Por Milton do Prado*
As sessões do Festival de Cannes começam às 8h30min da manhã e se estendem até depois da meia-noite, para dar conta dos filmes da competição principal e várias outras sessões da seleção oficial (Um Certo Olhar, Cannes Classics, Cannes Première, exibições especiais) e das paralelas (Quinzena dos Cineastas, Semana da Crítica, ACID, sessões do mercado e da imprensa etc). Como cada filme tem sempre mais de uma exibição (em geral, três ou quatro), dá para se ter uma ideia do embarras du choix, expressão francesa para traduzir a dificuldade de se escolher quando se tem muita coisa à disposição. Obter o ingresso para cada sessão, porém, não é tarefa fácil, e as sessões mais disputadas já estão esgotadas alguns minutos depois de aberta a bilheteria online, 7h da manhã.
Pois uma destas sessões foi nesta quarta-feira (17). O novo filme de Pedro Almodóvar, Strange Way of Life, foi exibido às 15h em uma Sala Debussy lotada de gente molhada, já que a chuva que caiu em Cannes não perdoou as filas que já eram longas duas horas antes da sessão. O média-metragem de 30 minutos é a primeira investida do realizador espanhol no universo do western – um western queer, diga-se de passagem, mais caliente que o de Brokeback Mountain, de Ang Lee, ainda que mais comportado que o de Rocky e Hudson – Os Cowboys Gays, do gaúcho Otto Guerra.
Ethan Hawke é Jake, o xerife de uma pequena cidade que reencontra Silva, vivido por Pedro Pascal, depois de 25 anos e uma noite cheia de segredos. A história narrada como uma lenda – e introduzida por uma canção em português – apresenta ainda um terceiro importante personagem que vai complicar a situação. A já conhecida competência visual de Almodóvar é desta vez ressaltada pelos figurinos Saint Laurent, mas é verdade que o espanhol pisou no freio com os atores principais, jogando mais com a sugestão do que mostrando explicitamente a paixão entre os cowboys. O final, entre o poético e o frustrante, deixa um gostinho de quero mais. No bate-papo depois da sessão, o madrilenho deixou claro que tinha ideia para um filme mais longo que, provavelmente, nunca vai existir, e por isso apostou em um projeto mais simples, garantindo assim sua incursão no gênero.

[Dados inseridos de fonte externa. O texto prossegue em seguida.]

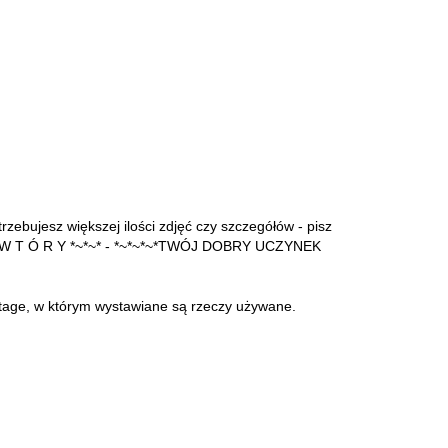
rzebujesz większej ilości zdjęć czy szczegółów - pisz
 Y i W T Ó R Y *~*~* - *~*~*~*TWÓJ DOBRY UCZYNEK
intage, w którym wystawiane są rzeczy używane.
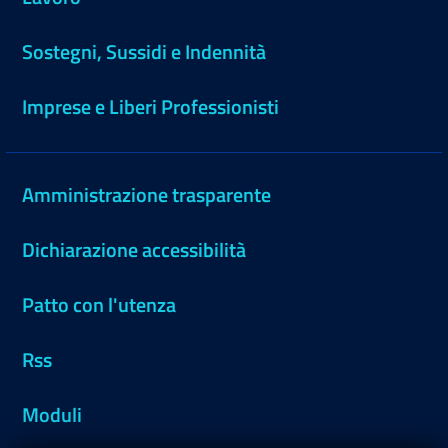
Sostegni, Sussidi e Indennità
Imprese e Liberi Professionisti
Amministrazione trasparente
Dichiarazione accessibilità
Patto con l'utenza
Rss
Moduli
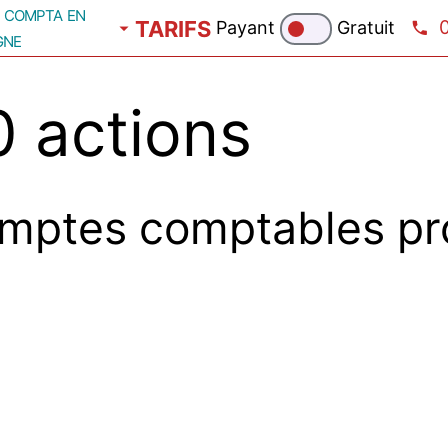
compta en
TARIFS
Payant
Gratuit
gne
 actions
mptes comptables pr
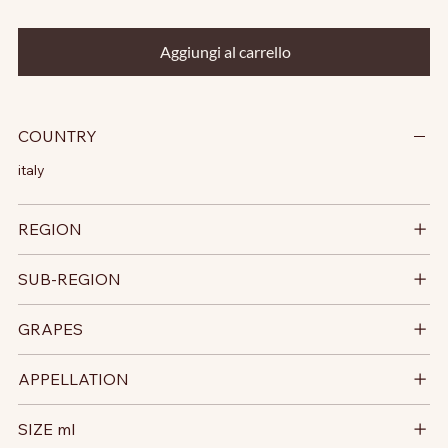
Aggiungi al carrello
COUNTRY
italy
REGION
SUB-REGION
GRAPES
APPELLATION
SIZE ml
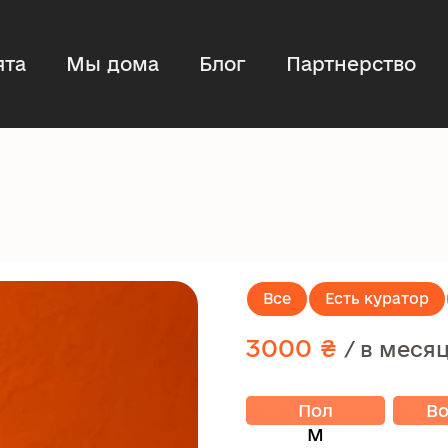
ята
Мы дома
Блог
Партнерство
Все
Есть куратор
3000 ₴
/ в меся
Пол
Во
М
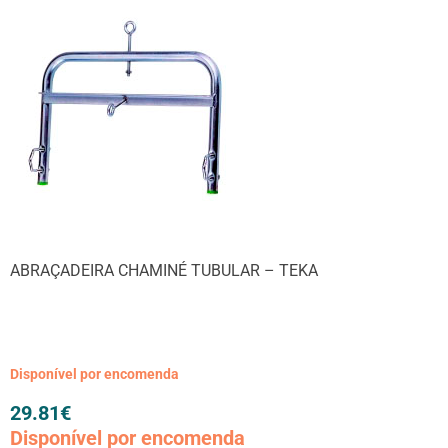
ABRAÇADEIRA CHAMINÉ TUBULAR – TEKA
Disponível por encomenda
29.81
€
Disponível por encomenda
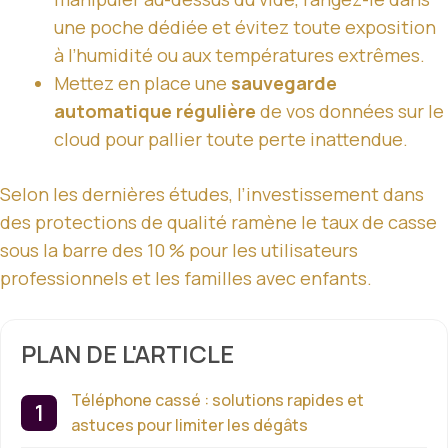
une poche dédiée et évitez toute exposition
à l’humidité ou aux températures extrêmes.
Mettez en place une
sauvegarde
automatique régulière
de vos données sur le
cloud pour pallier toute perte inattendue.
Selon les dernières études, l’investissement dans
des protections de qualité ramène le taux de casse
sous la barre des 10 % pour les utilisateurs
professionnels et les familles avec enfants.
PLAN DE L'ARTICLE
Téléphone cassé : solutions rapides et
astuces pour limiter les dégâts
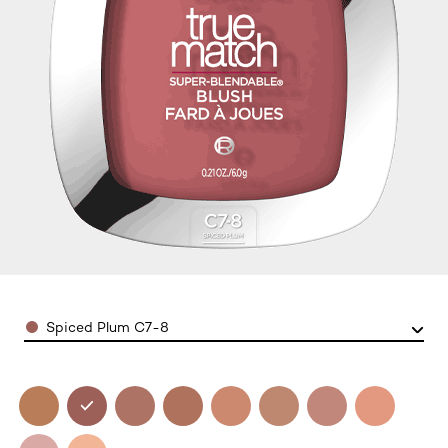
Color
Spiced Plum C7-8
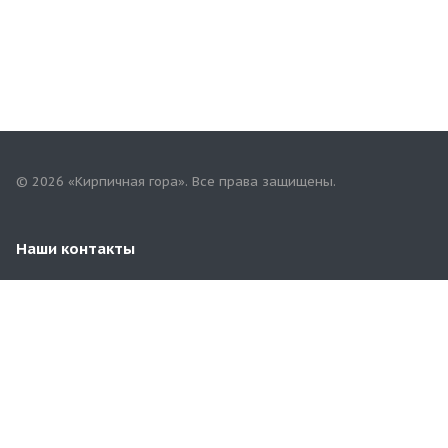
© 2026 «Кирпичная гора». Все права защищены.
Наши контакты
+7(962)894-84-44
kirovterminal@yandex.ru
Ул. Производственная, 45/1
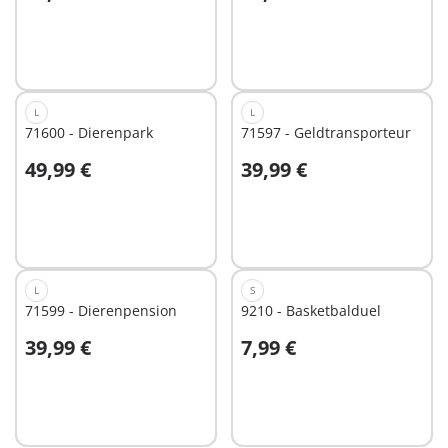
Niet
Niet
beschikbaar
beschikbaar
L
L
71600 - Dierenpark
71597 - Geldtransporteur
49,99 €
39,99 €
Niet
Niet
beschikbaar
beschikbaar
L
S
71599 - Dierenpension
9210 - Basketbalduel
39,99 €
7,99 €
Niet
Niet
beschikbaar
beschikbaar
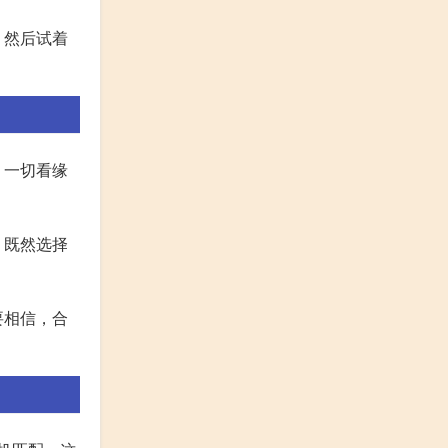
，然后试着
。一切看缘
。既然选择
要相信，合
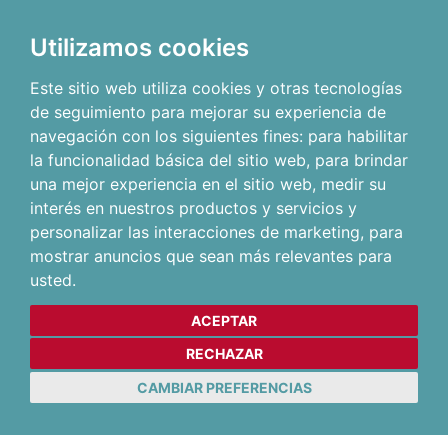
Utilizamos cookies
Este sitio web utiliza cookies y otras tecnologías
de seguimiento para mejorar su experiencia de
navegación con los siguientes fines:
para habilitar
la funcionalidad básica del sitio web
,
para brindar
una mejor experiencia en el sitio web
,
medir su
interés en nuestros productos y servicios y
personalizar las interacciones de marketing
,
para
mostrar anuncios que sean más relevantes para
usted
.
ACEPTAR
RECHAZAR
CAMBIAR PREFERENCIAS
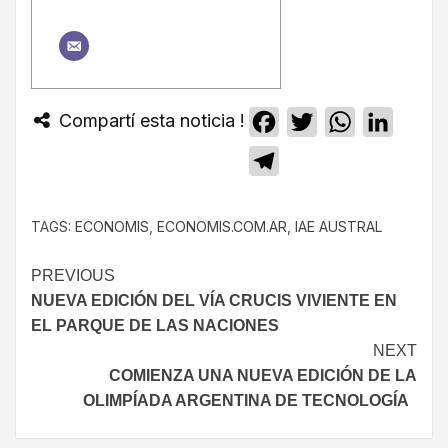
Compartí esta noticia !
Facebook
Twitter
WhatsApp
Linked
Telegram
TAGS:
ECONOMIS
,
ECONOMIS.COM.AR
,
IAE AUSTRAL
PREVIOUS
NUEVA EDICIÓN DEL VÍA CRUCIS VIVIENTE EN
EL PARQUE DE LAS NACIONES
NEXT
COMIENZA UNA NUEVA EDICIÓN DE LA
OLIMPÍADA ARGENTINA DE TECNOLOGÍA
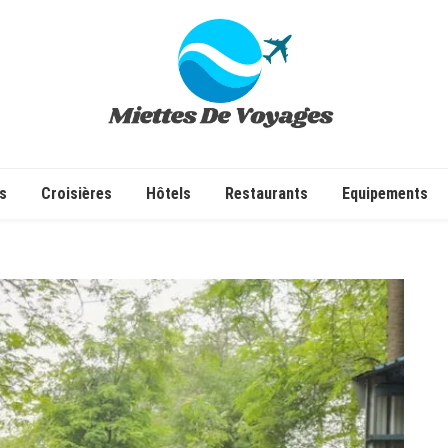
✔ Voyages ✔ Séjours ✔ Tourisme
s
Croisières
Hôtels
Restaurants
Equipements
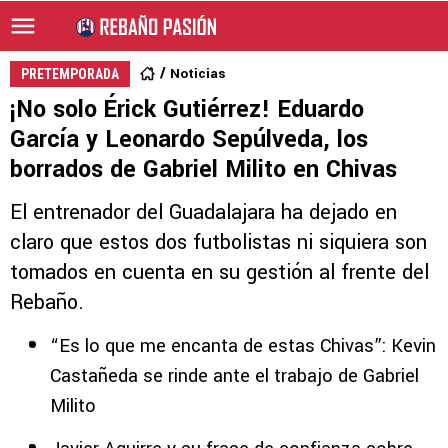
Noticias
PRETEMPORADA
¡No solo Érick Gutiérrez! Eduardo
García y Leonardo Sepúlveda, los
borrados de Gabriel Milito en Chivas
El entrenador del Guadalajara ha dejado en
claro que estos dos futbolistas ni siquiera son
tomados en cuenta en su gestión al frente del
Rebaño.
“Es lo que me encanta de estas Chivas”: Kevin
Castañeda se rinde ante el trabajo de Gabriel
Milito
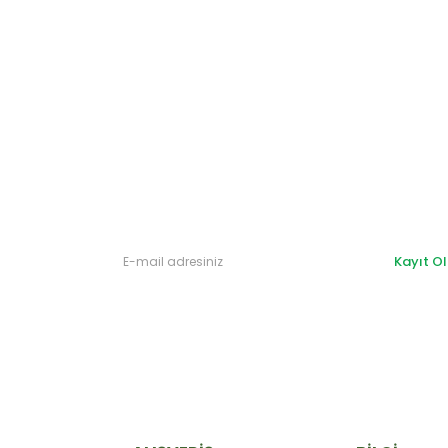
Gönder
Kayıt Ol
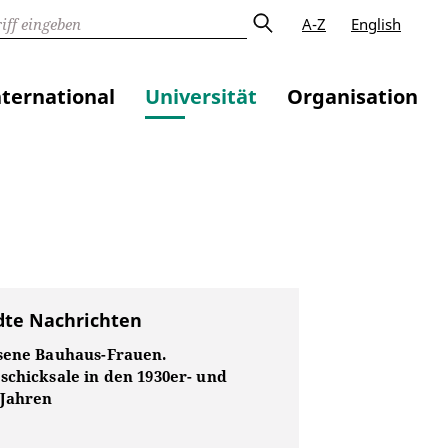
A-Z
English
nternational
Universität
Organisation
te Nachrichten
sene Bauhaus-Frauen.
schicksale in den 1930er- und
-Jahren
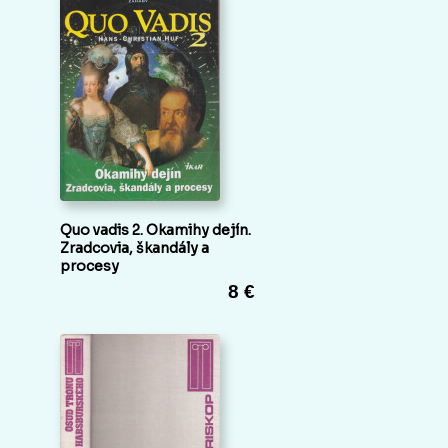
Quo vadis 2. Okamihy dejín.
Zradcovia, škandály a
procesy
8 €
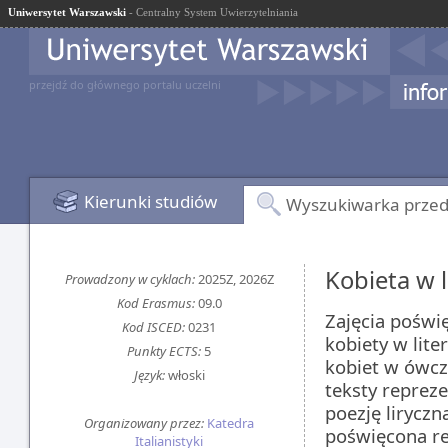
Uniwersytet Warszawski
- Centralny System Uwierzytelniania
przejdź do głównego portalu uczelni
Kierunki studiów
Wyszukiwarka prze
Kobieta w l
Prowadzony w cyklach:
2025Z, 2026Z
Kod Erasmus:
09.0
Zajęcia pośw
Kod ISCED:
0231
kobiety w lit
Punkty ECTS:
5
kobiet w ówcze
Język:
włoski
teksty repreze
poezję liryczn
Organizowany przez:
Katedra
poświęcona re
Italianistyki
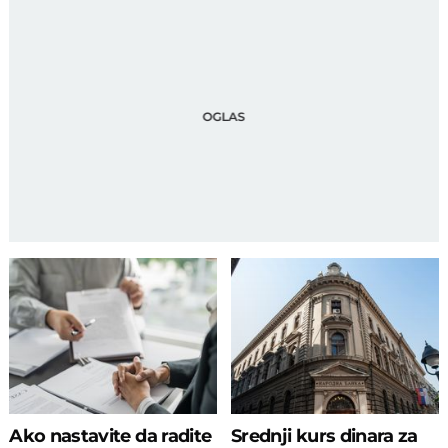
Ako nastavite da radite
Srednji kurs dinara za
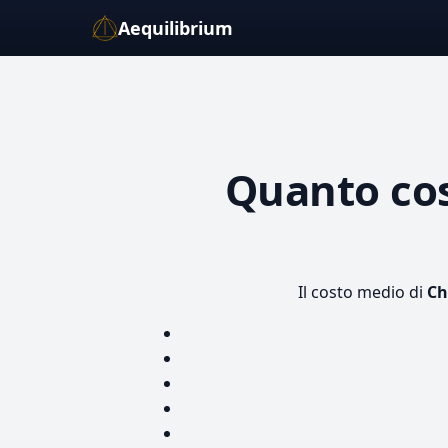
Aequilibrium
Quanto co
Il costo medio di
Ch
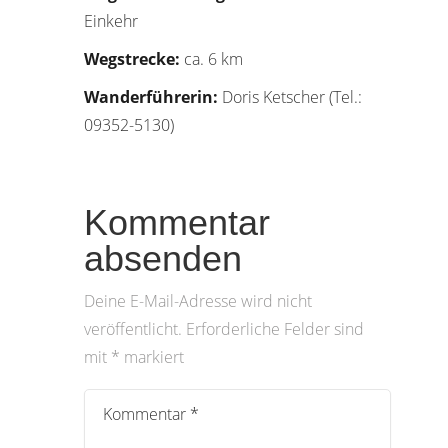
Einkehr
Wegstrecke:
ca. 6 km
Wanderführerin:
Doris Ketscher (Tel.:
09352-5130)
Kommentar
absenden
Deine E-Mail-Adresse wird nicht
veröffentlicht.
Erforderliche Felder sind
mit
*
markiert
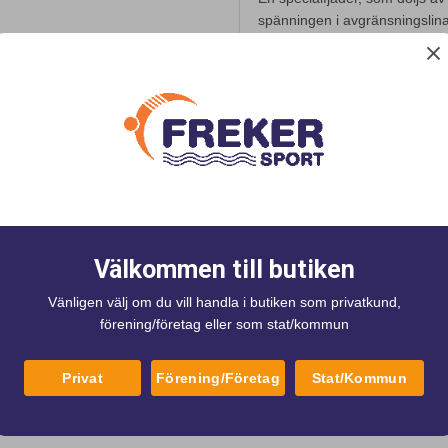
spänningen i avgränsningslin
Detta innebär att det inte krä
med.
ke
Välkommen till butiken
Vänligen välj om du vill handla i butiken som privatkund,
förening/företag eller som stat/kommun
Privat
Förening/Företag
Stat/Kommun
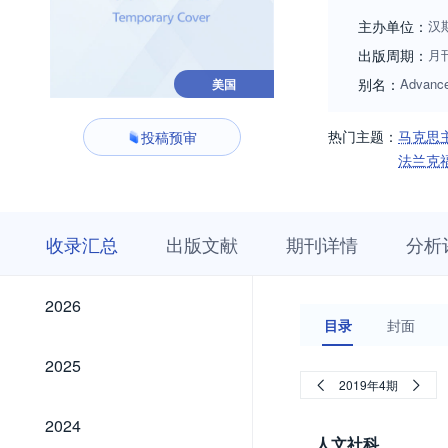
主办单位：
汉
出版周期：
月
别名：
Advance
美国
热门主题：
马克思
投稿预审
法兰克
收
栏
期
收录汇总
出版文献
期刊详情
分析
录
目
刊
汇
浏
详
总
览
情
2026
2026
目录
封面
2025
2025
2019年4期
2024
2024
人文社科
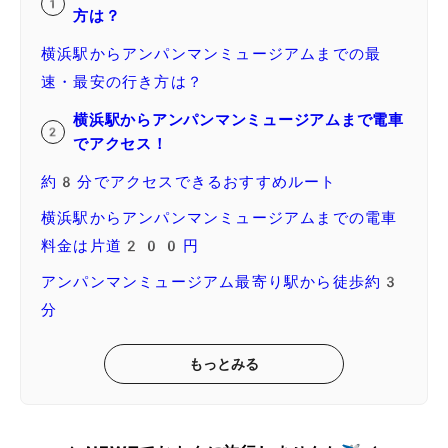
方は？
横浜駅からアンパンマンミュージアムまでの最
速・最安の行き方は？
横浜駅からアンパンマンミュージアムまで電車
でアクセス！
約8分でアクセスできるおすすめルート
横浜駅からアンパンマンミュージアムまでの電車
料金は片道200円
アンパンマンミュージアム最寄り駅から徒歩約3
分
もっとみる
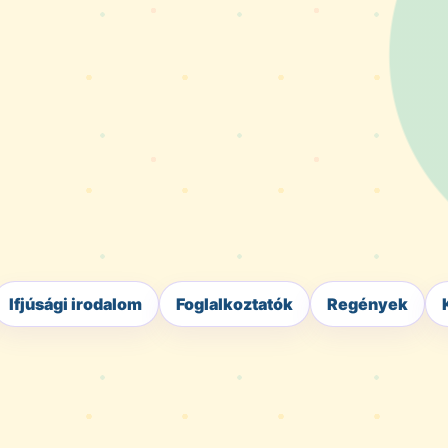
Ifjúsági irodalom
Foglalkoztatók
Regények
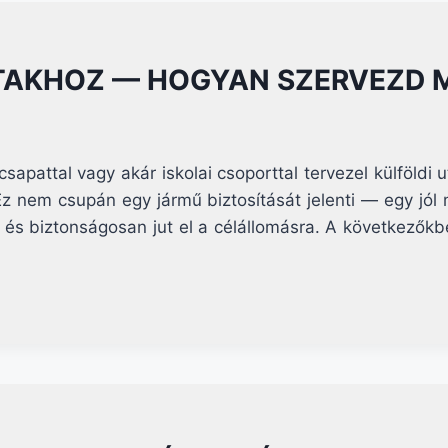
MEG
A
VENDÉGSZÁLLÍTÁST
TAKHOZ — HOGYAN SZERVEZD 
STRESSZMENTESEN
sapattal vagy akár iskolai csoporttal tervezel külföldi 
 nem csupán egy jármű biztosítását jelenti — egy jó
 és biztonságosan jut el a célállomásra. A következők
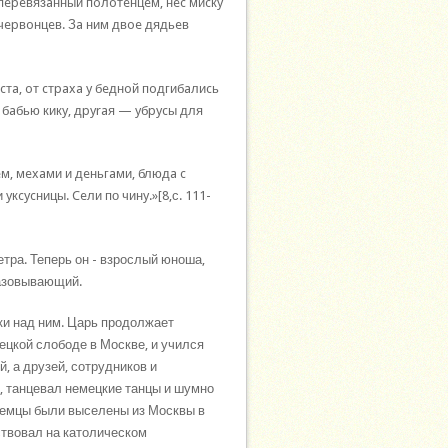
 пepeвязaнный пoлoтeнцeм, нec миcкy
чepвoнцeв. Зa ним двoe дядьeв
cтa, oт cтpaxa y бeднoй пoдгибaлиcь
 бaбью кикy, дpyraя — yбpycы для
eм, мexaми и дeньгaми, блюдa c
кcycницы. Ceли по чинy.»[8,с. 111-
тра. Теперь он - взрослый юноша,
разовывающий.
ки над ним. Царь продолжает
ецкой слободе в Москве, и учился
й, а друзей, сотрудников и
, танцевал немецкие танцы и шумно
оземцы были выселены из Москвы в
ствовал на католическом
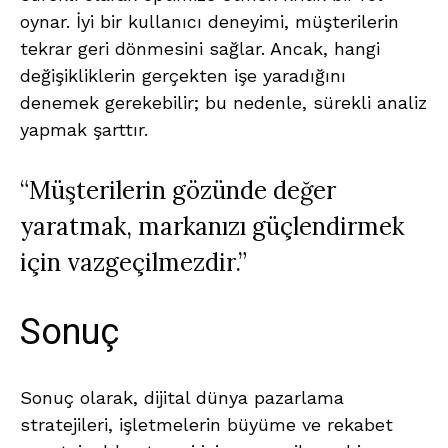
oynar. İyi bir kullanıcı deneyimi, müşterilerin
tekrar geri dönmesini sağlar. Ancak, hangi
değişikliklerin gerçekten işe yaradığını
denemek gerekebilir; bu nedenle, sürekli analiz
yapmak şarttır.
“Müşterilerin gözünde değer
yaratmak, markanızı güçlendirmek
için vazgeçilmezdir.”
Sonuç
Sonuç olarak, dijital dünya pazarlama
stratejileri, işletmelerin büyüme ve rekabet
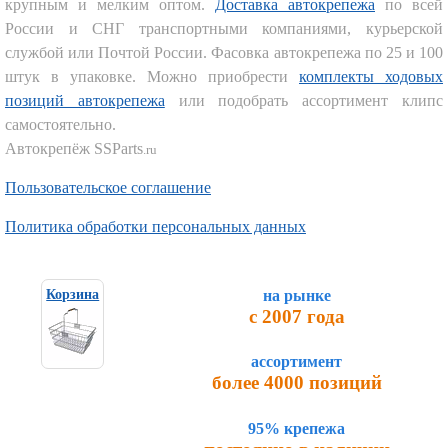
крупным и мелким оптом.
Доставка автокрепежа
по всей
России и СНГ транспортными компаниями, курьерской
службой или Почтой России. Фасовка автокрепежа по 25 и 100
штук в упаковке. Можно приобрести
комплекты ходовых
позиций автокрепежа
или подобрать ассортимент клипс
самостоятельно.
Автокрепёж SSParts
.ru
Пользовательское соглашение
Политика обработки персональных данных
на рынке
Корзина
с 2007 года
ассортимент
более 4000 позиций
95% крепежа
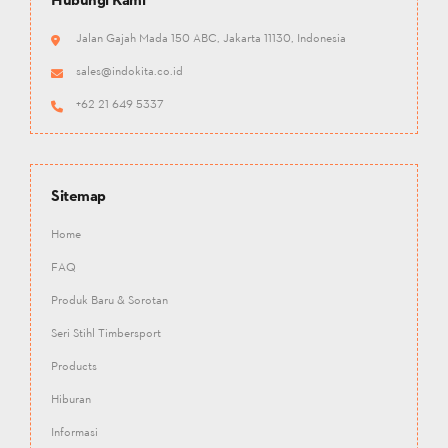
Jalan Gajah Mada 150 ABC, Jakarta 11130, Indonesia
sales@indokita.co.id
+62 21 649 5337
Sitemap
Home
FAQ
Produk Baru & Sorotan
Seri Stihl Timbersport
Products
Hiburan
Informasi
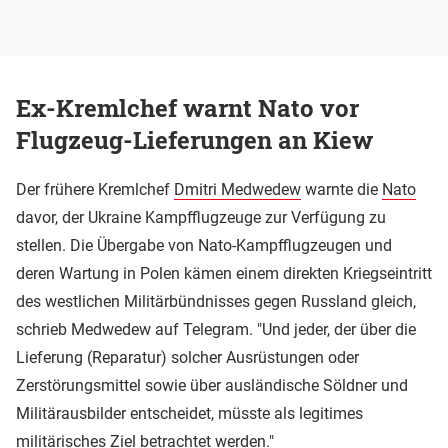
Ex-Kremlchef warnt Nato vor
Flugzeug-Lieferungen an Kiew
Der frühere Kremlchef
Dmitri Medwedew
warnte die
Nato
davor, der Ukraine Kampfflugzeuge zur Verfügung zu
stellen. Die Übergabe von Nato-Kampfflugzeugen und
deren Wartung in Polen kämen einem direkten Kriegseintritt
des westlichen Militärbündnisses gegen Russland gleich,
schrieb Medwedew auf Telegram. "Und jeder, der über die
Lieferung (Reparatur) solcher Ausrüstungen oder
Zerstörungsmittel sowie über ausländische Söldner und
Militärausbilder entscheidet, müsste als legitimes
militärisches Ziel betrachtet werden."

Não falta complexidade no primeiro filme dentro da competição à Palma de Ouro. Monster, de Hirokazu Kore-Eda, trabalha com um quebra-cabeça narrativo em três tempos. Mudando os pontos de vista para retratar uma série de incidentes envolvendo um adolescente com um comportamento estranho, sua mãe que o cria sozinha e um professor acusado de agredi-lo. Kore-Eda trata com delicadeza uma série de temas complexos, em um filme em que nada é o que parece ser – incluindo aí o título do filme que, para quem não conhece a filmografia intimista e humanista do realizador japonês, pode gerar falsas expectativas. A intricada narrativa, que trabalha com lacunas de uma forma muito eficiente, conduz o filme quase sempre com crescente emoção até sua belíssima cena final. Como bônus, a homenagem final a Ryuchi Sakamoto, que morreu recentemente, no seu último trabalho para o cinema.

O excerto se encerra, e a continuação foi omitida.